Another year, another FIFA. The arrival of FIFA 14 was so predictable that I’m not quite sure why EA doesn’t simply announce FIFA 15, 16 and 17 now and spare us all the bother.
Unlike last year’s FIFA 13 – which added wholly noticeable improvements to defending, player physics and team AI – FIFA 14 can’t particularly even claim any tangible enhancements.
The addition of extra striker animations to allow for off-balance shooting and a greater range of volleys are about the most noticeable of an artificially bloated crib sheet of supposed enhancements.

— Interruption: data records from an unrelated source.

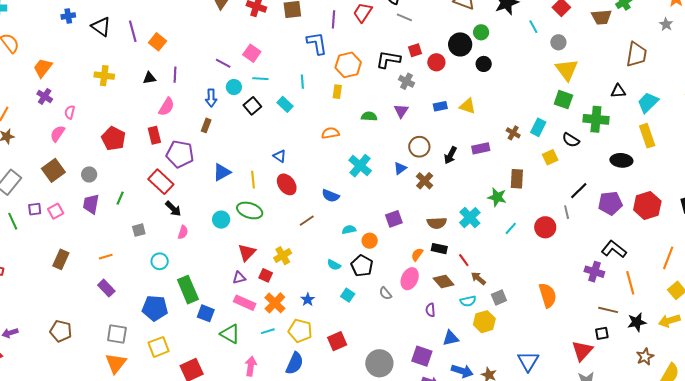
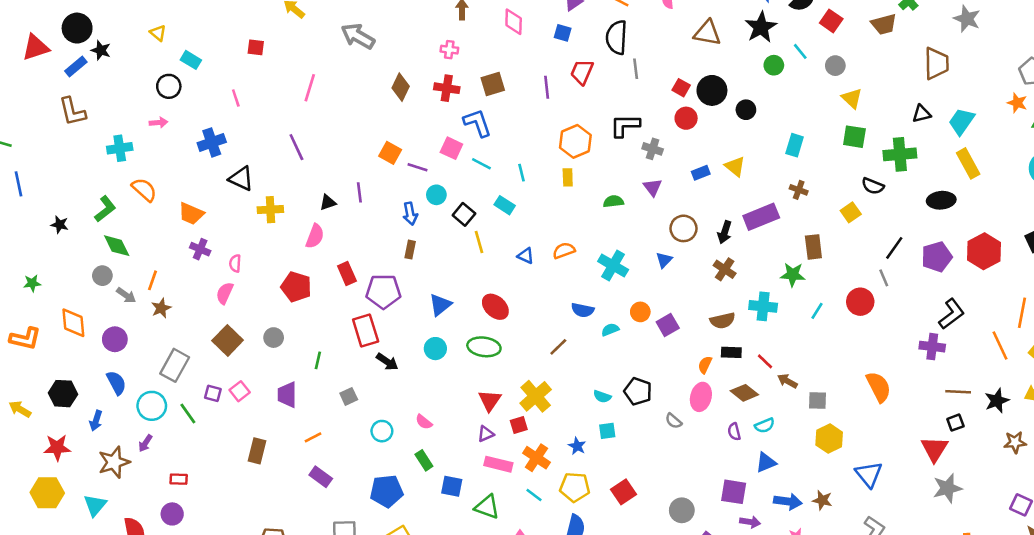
blue cross: (68, 16) -> (212, 142), size x1.5
gray line: (404, 17) -> (636, 69), turned 70
gray star: (666, 24) -> (967, 19), size x1.5
black triangle: (101, 27) -> (241, 179), moved
green circle: (481, 32) -> (774, 65), moved
orange square: (158, 42) -> (390, 153), moved
blue L-shape: (317, 43) -> (477, 123), moved
red square: (415, 50) -> (681, 88), moved, turned -32
orange trapezoid: (43, 68) -> (191, 214), turned -95
yellow triangle: (567, 70) -> (852, 98), size x0.7
cyan line: (260, 79) -> (481, 164), moved, turned 35
yellow triangle: (468, 106) -> (735, 166), turned 30
pink semicircle: (166, 107) -> (315, 236), moved
cyan rectangle: (538, 127) -> (795, 145), moved
orange semicircle: (330, 133) -> (564, 251), moved
purple rectangle: (481, 148) -> (761, 217), size x1.5
blue triangle: (280, 156) -> (526, 256), moved
yellow line: (253, 180) -> (479, 242), moved
brown cross: (425, 181) -> (725, 269), moved
red rectangle: (161, 182) -> (366, 330), turned 40
red ellipse: (287, 184) -> (495, 307), moved
purple trapezoid: (91, 204) -> (287, 395), moved
purple square: (35, 209) -> (213, 393), turned 32
cyan cross: (470, 218) -> (763, 306), turned -30
cyan circle: (221, 220) -> (435, 349), moved
cyan semicircle: (349, 230) -> (610, 330), moved
pink semicircle: (183, 232) -> (424, 422), moved, turned 120
orange circle: (370, 241) -> (640, 312), moved
black L-shape: (614, 249) -> (952, 314), turned 115
yellow cross: (283, 256) -> (536, 396), size x1.4
red square: (266, 275) -> (519, 425), turned -32
orange line: (630, 283) -> (1000, 345), moved
green rectangle: (188, 290) -> (424, 460), size x0.6
cyan square: (348, 295) -> (607, 431), moved, turned -32
gray square: (499, 297) -> (818, 401), turned 35
cyan semicircle: (468, 301) -> (765, 425), moved
yellow hexagon: (484, 322) -> (829, 439), moved
cyan line: (268, 331) -> (534, 495), turned 64
brown star: (645, 357) -> (1015, 442), turned 30
gray circle: (379, 363) -> (682, 510), size x0.7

That’s not to say FIFA 14 is a poor game, though – quite the opposite, in fact. It still offers authentic brilliance throughout. The leaden first touch of Wayne Rooney and Yaya Toure’s ability to run with the ball like an express train to name but two.
Plot your path to the top
But my overarching – and no doubt unmerited – feeling is that most of the changes seen here could have been administered to FIFA 13 via a software update. Even Ultimate Team mode feels largely the same despite a few surface changes to how you create your team’s formation.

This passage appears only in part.